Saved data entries
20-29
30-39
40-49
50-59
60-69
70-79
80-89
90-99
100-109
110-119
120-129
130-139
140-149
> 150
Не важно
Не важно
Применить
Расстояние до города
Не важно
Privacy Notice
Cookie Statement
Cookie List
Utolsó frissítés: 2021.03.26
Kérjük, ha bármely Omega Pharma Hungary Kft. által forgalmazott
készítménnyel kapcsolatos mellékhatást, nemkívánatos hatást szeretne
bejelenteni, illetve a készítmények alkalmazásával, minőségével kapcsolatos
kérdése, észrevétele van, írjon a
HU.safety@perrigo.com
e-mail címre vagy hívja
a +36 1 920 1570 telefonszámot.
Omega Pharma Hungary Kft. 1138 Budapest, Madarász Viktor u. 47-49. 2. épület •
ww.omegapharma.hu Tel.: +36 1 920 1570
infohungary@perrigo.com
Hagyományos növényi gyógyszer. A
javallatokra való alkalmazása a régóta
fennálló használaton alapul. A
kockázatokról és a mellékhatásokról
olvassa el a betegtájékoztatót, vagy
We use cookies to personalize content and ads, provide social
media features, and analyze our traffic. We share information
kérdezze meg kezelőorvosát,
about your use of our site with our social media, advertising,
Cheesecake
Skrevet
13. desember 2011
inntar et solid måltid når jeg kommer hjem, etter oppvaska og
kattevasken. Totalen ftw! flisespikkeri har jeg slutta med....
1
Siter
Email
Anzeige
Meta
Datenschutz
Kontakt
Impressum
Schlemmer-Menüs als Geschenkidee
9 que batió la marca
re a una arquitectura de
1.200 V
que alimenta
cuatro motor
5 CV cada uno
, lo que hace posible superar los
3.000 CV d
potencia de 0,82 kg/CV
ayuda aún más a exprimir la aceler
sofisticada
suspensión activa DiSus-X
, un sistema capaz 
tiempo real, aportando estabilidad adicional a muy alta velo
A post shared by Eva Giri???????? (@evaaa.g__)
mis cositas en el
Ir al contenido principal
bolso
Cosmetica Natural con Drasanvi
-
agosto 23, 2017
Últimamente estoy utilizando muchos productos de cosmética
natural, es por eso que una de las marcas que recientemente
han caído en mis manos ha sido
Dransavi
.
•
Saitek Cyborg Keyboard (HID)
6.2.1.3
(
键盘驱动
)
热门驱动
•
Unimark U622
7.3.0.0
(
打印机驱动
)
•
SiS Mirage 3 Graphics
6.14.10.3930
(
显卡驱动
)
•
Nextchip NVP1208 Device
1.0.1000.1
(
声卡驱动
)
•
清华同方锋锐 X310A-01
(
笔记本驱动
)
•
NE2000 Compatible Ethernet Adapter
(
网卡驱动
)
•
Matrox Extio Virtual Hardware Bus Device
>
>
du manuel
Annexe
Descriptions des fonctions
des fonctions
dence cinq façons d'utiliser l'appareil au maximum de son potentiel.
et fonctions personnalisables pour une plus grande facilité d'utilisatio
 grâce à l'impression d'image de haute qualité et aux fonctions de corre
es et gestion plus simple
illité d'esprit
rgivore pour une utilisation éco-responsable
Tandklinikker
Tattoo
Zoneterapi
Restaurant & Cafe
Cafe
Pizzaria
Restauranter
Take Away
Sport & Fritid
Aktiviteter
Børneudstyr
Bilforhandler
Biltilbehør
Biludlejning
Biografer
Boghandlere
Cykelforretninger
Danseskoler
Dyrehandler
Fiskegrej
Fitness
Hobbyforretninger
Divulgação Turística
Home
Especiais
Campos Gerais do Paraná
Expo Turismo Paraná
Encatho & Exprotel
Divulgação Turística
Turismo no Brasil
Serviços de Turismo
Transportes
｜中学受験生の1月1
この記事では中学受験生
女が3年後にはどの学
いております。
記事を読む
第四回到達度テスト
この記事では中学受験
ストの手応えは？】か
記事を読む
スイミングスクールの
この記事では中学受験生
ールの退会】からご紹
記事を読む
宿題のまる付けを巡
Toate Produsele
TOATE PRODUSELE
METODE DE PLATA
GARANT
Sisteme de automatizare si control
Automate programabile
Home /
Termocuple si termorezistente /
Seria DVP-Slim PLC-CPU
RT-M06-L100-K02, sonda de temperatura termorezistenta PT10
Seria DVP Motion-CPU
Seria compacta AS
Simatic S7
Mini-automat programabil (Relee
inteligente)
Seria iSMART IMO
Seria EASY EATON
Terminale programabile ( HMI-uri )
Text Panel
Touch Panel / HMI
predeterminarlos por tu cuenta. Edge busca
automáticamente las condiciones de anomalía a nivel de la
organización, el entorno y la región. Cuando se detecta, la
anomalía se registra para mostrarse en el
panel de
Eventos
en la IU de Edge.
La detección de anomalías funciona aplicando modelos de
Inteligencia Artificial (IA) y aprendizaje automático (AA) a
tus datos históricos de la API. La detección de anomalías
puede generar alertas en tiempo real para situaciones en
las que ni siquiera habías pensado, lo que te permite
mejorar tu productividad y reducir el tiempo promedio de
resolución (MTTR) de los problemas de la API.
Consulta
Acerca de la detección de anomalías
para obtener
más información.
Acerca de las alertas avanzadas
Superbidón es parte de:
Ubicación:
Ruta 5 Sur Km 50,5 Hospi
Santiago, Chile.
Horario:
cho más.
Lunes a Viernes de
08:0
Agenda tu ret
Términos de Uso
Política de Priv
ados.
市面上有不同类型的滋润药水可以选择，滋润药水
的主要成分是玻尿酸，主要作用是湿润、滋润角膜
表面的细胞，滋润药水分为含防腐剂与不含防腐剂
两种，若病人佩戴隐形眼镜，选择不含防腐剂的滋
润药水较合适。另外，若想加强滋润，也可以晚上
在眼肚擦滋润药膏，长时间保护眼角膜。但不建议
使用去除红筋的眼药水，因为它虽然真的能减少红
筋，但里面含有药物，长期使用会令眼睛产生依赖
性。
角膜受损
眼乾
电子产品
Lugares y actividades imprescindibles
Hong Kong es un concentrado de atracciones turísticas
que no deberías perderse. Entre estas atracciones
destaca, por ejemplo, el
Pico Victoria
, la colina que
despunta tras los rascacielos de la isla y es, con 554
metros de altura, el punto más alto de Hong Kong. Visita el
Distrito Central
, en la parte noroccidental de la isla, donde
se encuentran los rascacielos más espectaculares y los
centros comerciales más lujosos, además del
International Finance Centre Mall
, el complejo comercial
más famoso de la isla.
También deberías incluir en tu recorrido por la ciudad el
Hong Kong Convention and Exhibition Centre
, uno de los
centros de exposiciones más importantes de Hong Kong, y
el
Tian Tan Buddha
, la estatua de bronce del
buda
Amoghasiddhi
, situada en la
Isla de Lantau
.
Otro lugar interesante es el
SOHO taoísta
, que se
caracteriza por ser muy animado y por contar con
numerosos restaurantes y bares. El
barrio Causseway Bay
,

[Requirement] Write the records again exactly as they stand.

[Answer area]
20-29
30-39
40-49
50-59
60-69
70-79
80-89
90-99
100-109
110-119
120-129
130-139
140-149
> 150
Не важно
Не важно
Применить
Расстояние до города
Не важно
Privacy Notice
Cookie Statement
Cookie List
Utolsó frissítés: 2021.03.26
Kérjük, ha bármely Omega Pharma Hungary Kft. által forgalmazott
készítménnyel kapcsolatos mellékhatást, nemkívánatos hatást szeretne
bejelenteni, illetve a készítmények alkalmazásával, minőségével kapcsolatos
kérdése, észrevétele van, írjon a
HU.safety@perrigo.com
e-mail címre vagy hívja
a +36 1 920 1570 telefonszámot.
Omega Pharma Hungary Kft. 1138 Budapest, Madarász Viktor u. 47-49. 2. épület •
ww.omegapharma.hu Tel.: +36 1 920 1570
infohungary@perrigo.com
Hagyományos növényi gyógyszer. A
javallatokra való alkalmazása a régóta
fennálló használaton alapul. A
kockázatokról és a mellékhatásokról
olvassa el a betegtájékoztatót, vagy
We use cookies to personalize content and ads, provide social
media features, and analyze our traffic. We share information
kérdezze meg kezelőorvosát,
about your use of our site with our social media, advertising,
Cheesecake
Skrevet
13. desember 2011
inntar et solid måltid når jeg kommer hjem, etter oppvaska og
kattevasken. Totalen ftw! flisespikkeri har jeg slutta med....
1
Siter
Email
Anzeige
Meta
Datenschutz
Kontakt
Impressum
Schlemmer-Menüs als Geschenkidee
9 que batió la marca
re a una arquitectura de
1.200 V
que alimenta
cuatro motor
5 CV cada uno
, lo que hace posible superar los
3.000 CV d
potencia de 0,82 kg/CV
ayuda aún más a exprimir la aceler
sofisticada
suspensión activa DiSus-X
, un sistema capaz 
tiempo real, aportando estabilidad adicional a muy alta velo
A post shared by Eva Giri???????? (@evaaa.g__)
mis cositas en el
Ir al contenido principal
bolso
Cosmetica Natural con Drasanvi
-
agosto 23, 2017
Últimamente estoy utilizando muchos productos de cosmética
natural, es por eso que una de las marcas que recientemente
han caído en mis manos ha sido
Dransavi
.
•
Saitek Cyborg Keyboard (HID)
6.2.1.3
(
键盘驱动
)
热门驱动
•
Unimark U622
7.3.0.0
(
打印机驱动
)
•
SiS Mirage 3 Graphics
6.14.10.3930
(
显卡驱动
)
•
Nextchip NVP1208 Device
1.0.1000.1
(
声卡驱动
)
•
清华同方锋锐 X310A-01
(
笔记本驱动
)
•
NE2000 Compatible Ethernet Adapter
(
网卡驱动
)
•
Matrox Extio Virtual Hardware Bus Device
>
>
du manuel
Annexe
Descriptions des fonctions
des fonctions
dence cinq façons d'utiliser l'appareil au maximum de son potentiel.
et fonctions personnalisables pour une plus grande facilité d'utilisatio
 grâce à l'impression d'image de haute qualité et aux fonctions de corre
es et gestion plus simple
illité d'esprit
rgivore pour une utilisation éco-responsable
Tandklinikker
Tattoo
Zoneterapi
Restaurant & Cafe
Cafe
Pizzaria
Restauranter
Take Away
Sport & Fritid
Aktiviteter
Børneudstyr
Bilforhandler
Biltilbehør
Biludlejning
Biografer
Boghandlere
Cykelforretninger
Danseskoler
Dyrehandler
Fiskegrej
Fitness
Hobbyforretninger
Divulgação Turística
Home
Especiais
Campos Gerais do Paraná
Expo Turismo Paraná
Encatho & Exprotel
Divulgação Turística
Turismo no Brasil
Serviços de Turismo
Transportes
｜中学受験生の1月1
この記事では中学受験生
女が3年後にはどの学
いております。
記事を読む
第四回到達度テスト
この記事では中学受験
ストの手応えは？】か
記事を読む
スイミングスクールの
この記事では中学受験生
ールの退会】からご紹
記事を読む
宿題のまる付けを巡
Toate Produsele
TOATE PRODUSELE
METODE DE PLATA
GARANT
Sisteme de automatizare si control
Automate programabile
Home /
Termocuple si termorezistente /
Seria DVP-Slim PLC-CPU
RT-M06-L100-K02, sonda de temperatura termorezistenta PT10
Seria DVP Motion-CPU
Seria compacta AS
Simatic S7
Mini-automat programabil (Relee
inteligente)
Seria iSMART IMO
Seria EASY EATON
Terminale programabile ( HMI-uri )
Text Panel
Touch Panel / HMI
predeterminarlos por tu cuenta. Edge busca
automáticamente las condiciones de anomalía a nivel de la
organización, el entorno y la región. Cuando se detecta, la
anomalía se registra para mostrarse en el
panel de
Eventos
en la IU de Edge.
La detección de anomalías funciona aplicando modelos de
Inteligencia Artificial (IA) y aprendizaje automático (AA) a
tus datos históricos de la API. La detección de anomalías
puede generar alertas en tiempo real para situaciones en
las que ni siquiera habías pensado, lo que te permite
mejorar tu productividad y reducir el tiempo promedio de
resolución (MTTR) de los problemas de la API.
Consulta
Acerca de la detección de anomalías
para obtener
más información.
Acerca de las alertas avanzadas
Superbidón es parte de:
Ubicación:
Ruta 5 Sur Km 50,5 Hospi
Santiago, Chile.
Horario:
cho más.
Lunes a Viernes de
08:0
Agenda tu ret
Términos de Uso
Política de Priv
ados.
市面上有不同类型的滋润药水可以选择，滋润药水
的主要成分是玻尿酸，主要作用是湿润、滋润角膜
表面的细胞，滋润药水分为含防腐剂与不含防腐剂
两种，若病人佩戴隐形眼镜，选择不含防腐剂的滋
润药水较合适。另外，若想加强滋润，也可以晚上
在眼肚擦滋润药膏，长时间保护眼角膜。但不建议
使用去除红筋的眼药水，因为它虽然真的能减少红
筋，但里面含有药物，长期使用会令眼睛产生依赖
性。
角膜受损
眼乾
电子产品
Lugares y actividades imprescindibles
Hong Kong es un concentrado de atracciones turísticas
que no deberías perderse. Entre estas atracciones
destaca, por ejemplo, el
Pico Victoria
, la colina que
despunta tras los rascacielos de la isla y es, con 554
metros de altura, el punto más alto de Hong Kong. Visita el
Distrito Central
, en la parte noroccidental de la isla, donde
se encuentran los rascacielos más espectaculares y los
centros comerciales más lujosos, además del
International Finance Centre Mall
, el complejo comercial
más famoso de la isla.
También deberías incluir en tu recorrido por la ciudad el
Hong Kong Convention and Exhibition Centre
, uno de los
centros de exposiciones más importantes de Hong Kong, y
el
Tian Tan Buddha
, la estatua de bronce del
buda
Amoghasiddhi
, situada en la
Isla de Lantau
.
Otro lugar interesante es el
SOHO taoísta
, que se
caracteriza por ser muy animado y por contar con
numerosos restaurantes y bares. El
barrio Causseway Bay
,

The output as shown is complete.